Continuous Compartment Pressure Monitoring—Better Than Clinical Assessment?: Commentary on an article by Margaret M. McQueen, MD, FRCSEd(Orth), et al.: “The Estimated Sensitivity and Specificity of Compartment Pressure Monitoring for Acute Compartment Syndrome”
 

Although the pathophysiologic concept of compartment syndrome as progressive myoneural ischemia caused by elevated intracompartment pressure is well accepted, it is not an entity that is easily diagnosed. The difficulty in diagnosing compartment syndrome is problematic because the consequences of missed compartment syndrome can be profound (rhabdomyolysis, muscle fibrosis and contracture, and permanent neurologic deficit), and the only effective prophylactic or therapeutic option of surgical fasciotomy has its own morbidity, expense, and potential complications. Thus, “getting it right” is both extremely important and extremely difficult.
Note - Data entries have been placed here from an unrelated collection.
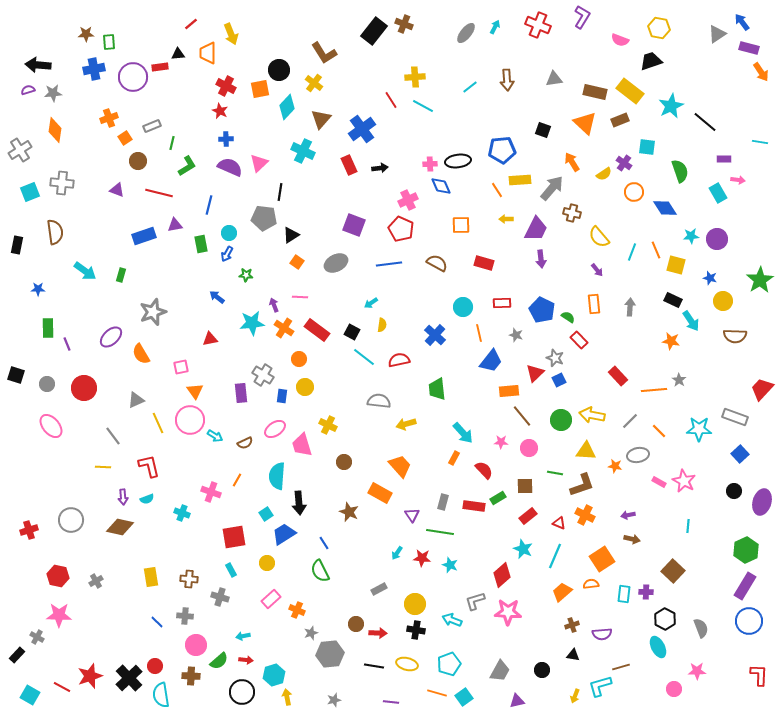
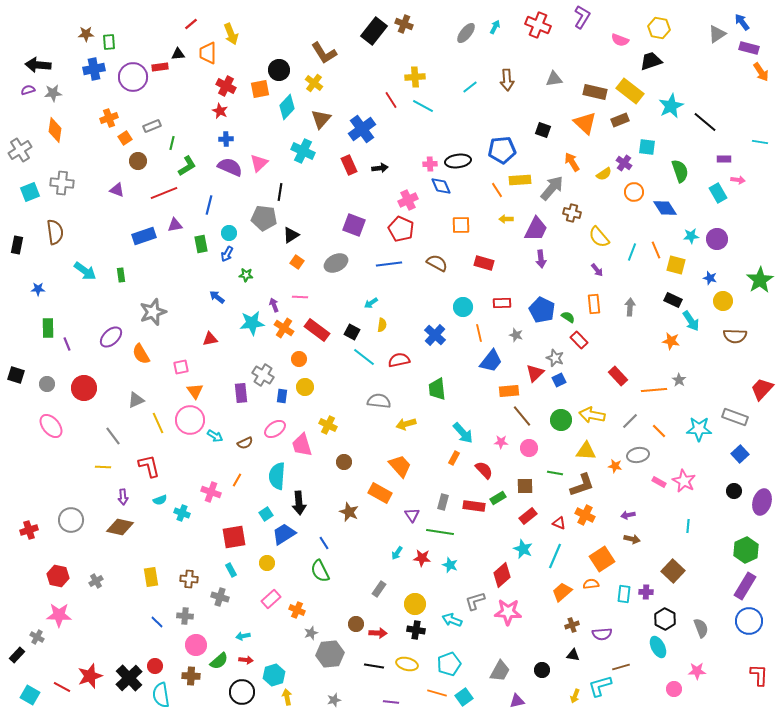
red line at (159, 193): moved 5 px right; rotated 36 degrees counterclockwise
green rectangle at (121, 275): rotated 24 degrees counterclockwise
cyan semicircle at (147, 499): moved 13 px right, 1 px down
gray rectangle at (379, 589): rotated 28 degrees counterclockwise
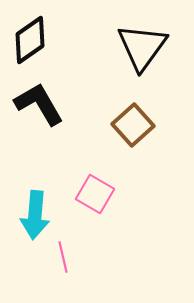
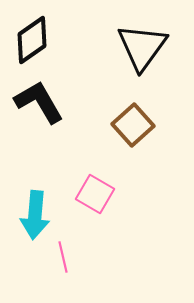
black diamond: moved 2 px right
black L-shape: moved 2 px up
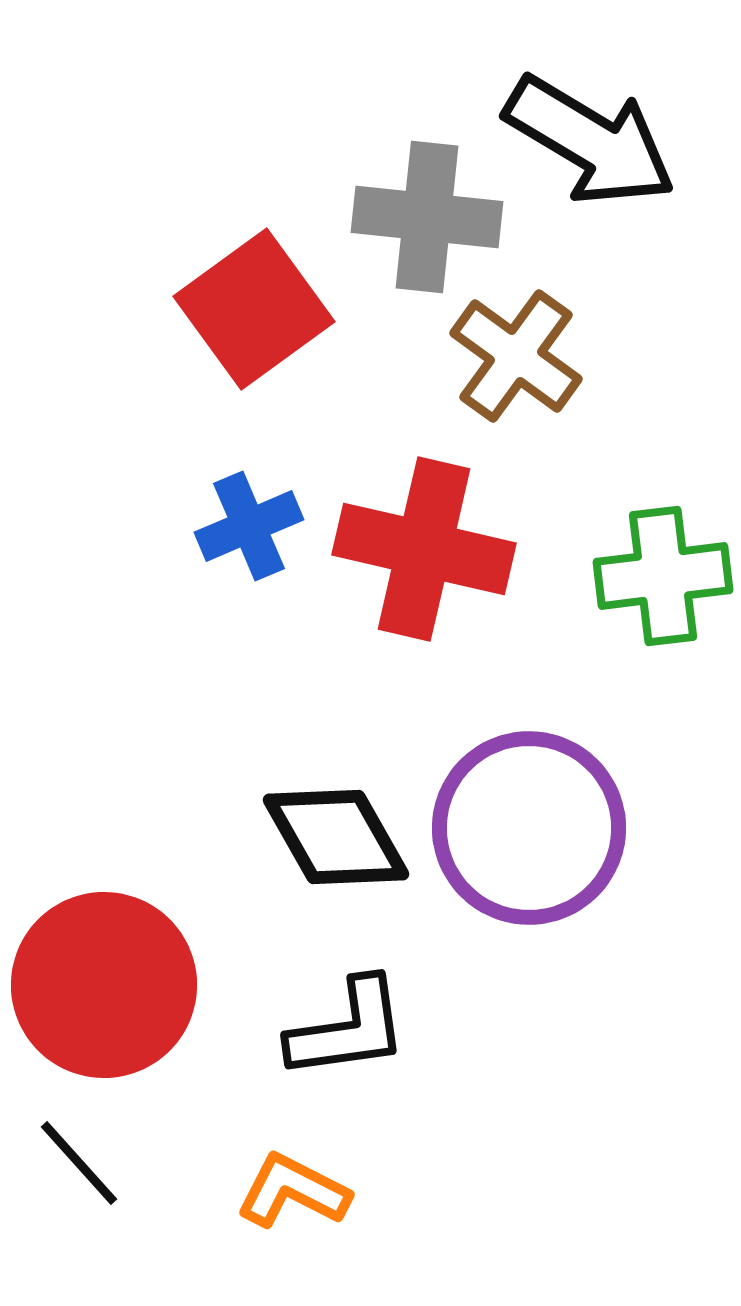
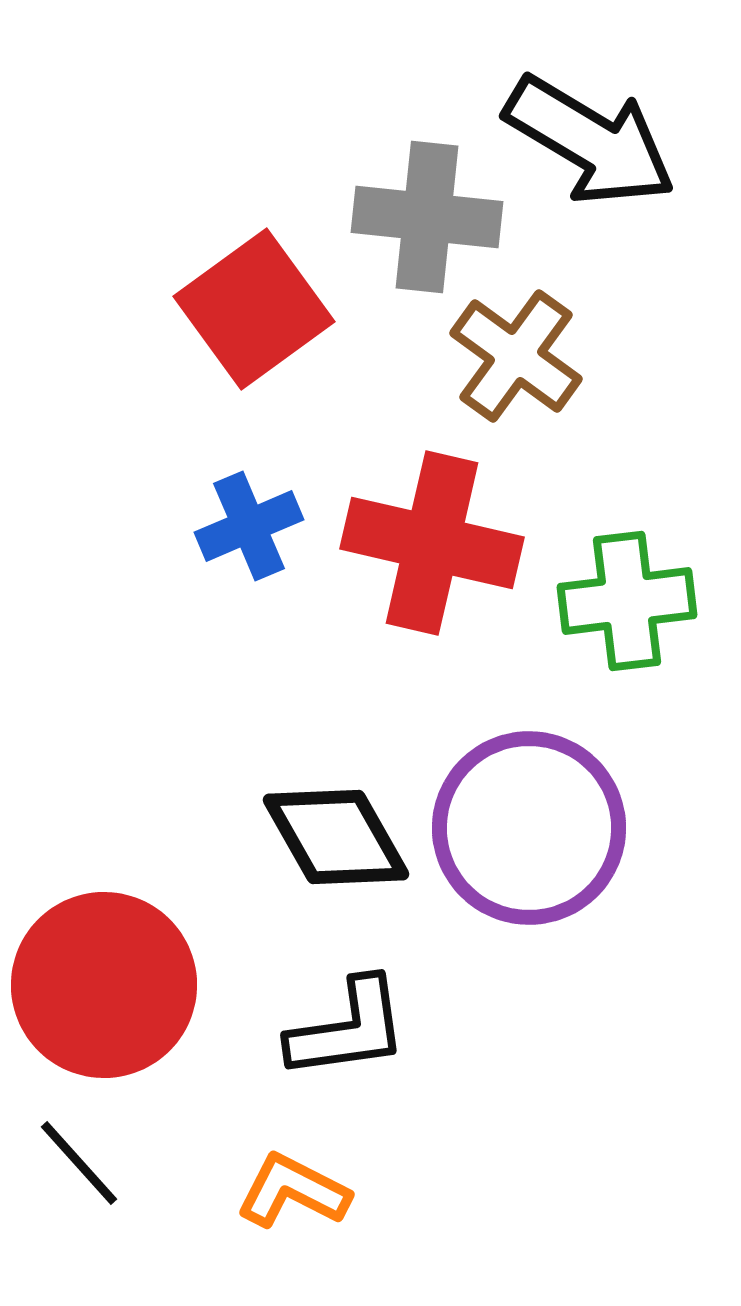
red cross: moved 8 px right, 6 px up
green cross: moved 36 px left, 25 px down
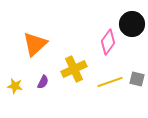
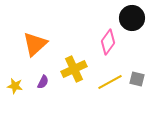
black circle: moved 6 px up
yellow line: rotated 10 degrees counterclockwise
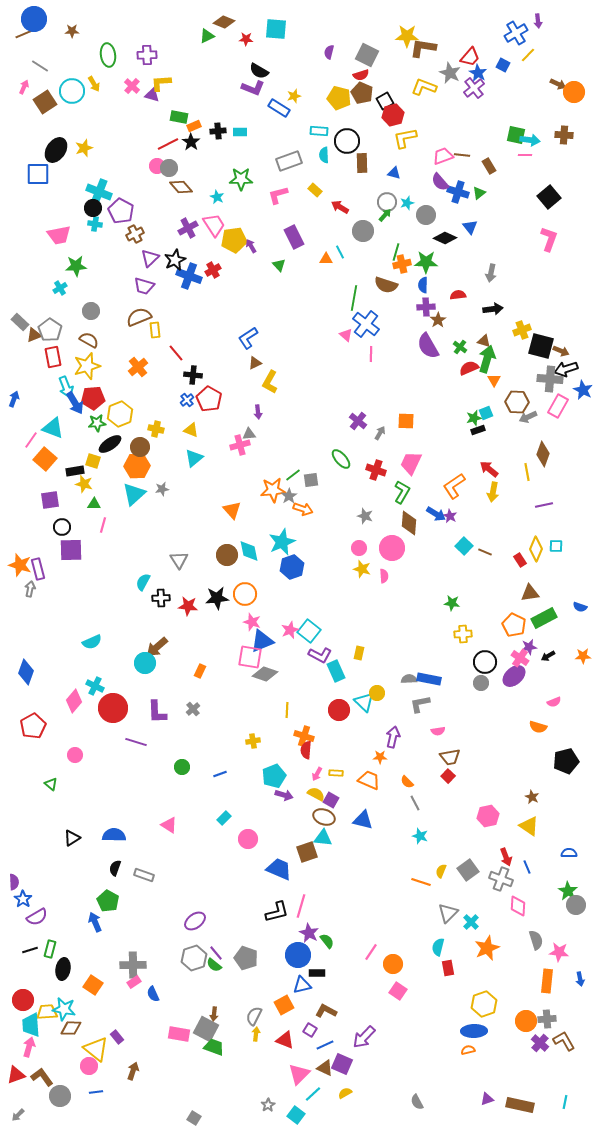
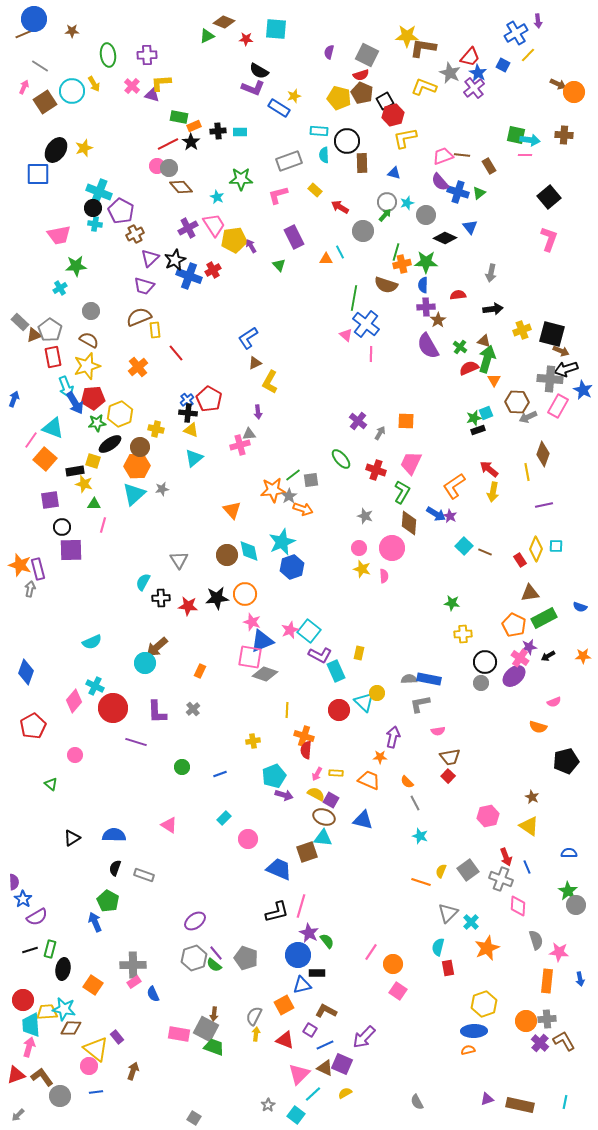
black square at (541, 346): moved 11 px right, 12 px up
black cross at (193, 375): moved 5 px left, 38 px down
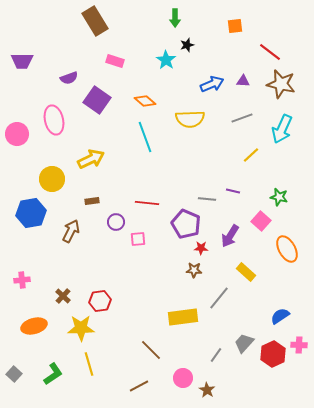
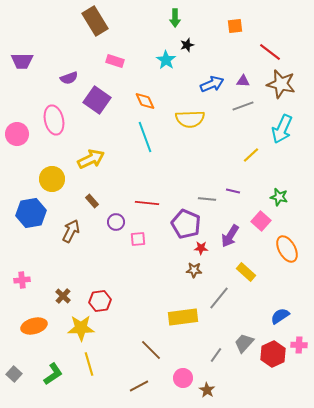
orange diamond at (145, 101): rotated 25 degrees clockwise
gray line at (242, 118): moved 1 px right, 12 px up
brown rectangle at (92, 201): rotated 56 degrees clockwise
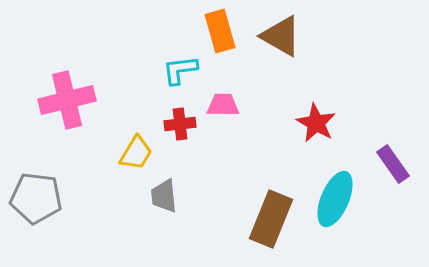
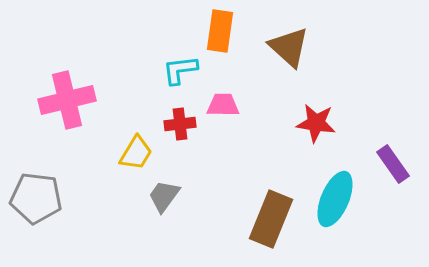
orange rectangle: rotated 24 degrees clockwise
brown triangle: moved 8 px right, 11 px down; rotated 12 degrees clockwise
red star: rotated 21 degrees counterclockwise
gray trapezoid: rotated 42 degrees clockwise
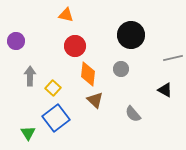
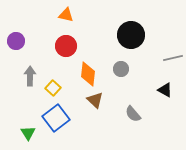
red circle: moved 9 px left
Currently, clinical examination findings and use of intracompartmental pressure monitoring are both most useful in telling us who does not need fasciotomy rather than who does. We can be confident that most patients without concerning physical findings and all patients who have a perfusion pressure (diastolic blood pressure minus intracompartmental pressure) of >30 mm Hg can be safely observed. What we do not know is what we should do with patients who have positive clinical findings or perfusion pressure of <30 mm Hg. Such patients often undergo fasciotomy, but once fasciotomy is done, it is unknown whether compartment syndrome was really present (unless there was necrotic muscle), and therefore whether the fasciotomy was prophylactic, therapeutic, or completely unneeded. This inability to distinguish among traumatized limbs with true ischemic compartment syndrome in its early stages before tissue necrosis has occurred, those with impending compartment syndrome, and those with no compartment syndrome is responsible for our lack of consensus on how to manage at-risk patients.

The senior authors of this article, Dr. McQueen and Dr. Court-Brown, have long been advocates of continuous compartment pressure monitoring, which has been the standard of care at their institution for nearly twenty years. In their two classic articles published in 1996, they showed that a perfusion pressure of >30 mm Hg was safe, that use of this pressure as a threshold for fasciotomy dramatically reduced the rate of unnecessary fasciotomy while not leading to missed compartment syndrome1, and that continuous pressure monitoring led to earlier diagnosis of compartment syndrome with improved outcomes compared with clinical monitoring alone2.

Despite these seemingly clear findings, continuous pressure monitoring continues to be controversial and infrequently used in North America. Other investigators have felt that routine use of continuous pressure monitoring leads to overtreatment with fasciotomy3. Some comparative clinical trials have concluded that there is no benefit to continuous pressure monitoring compared with very strict clinical monitoring alone4.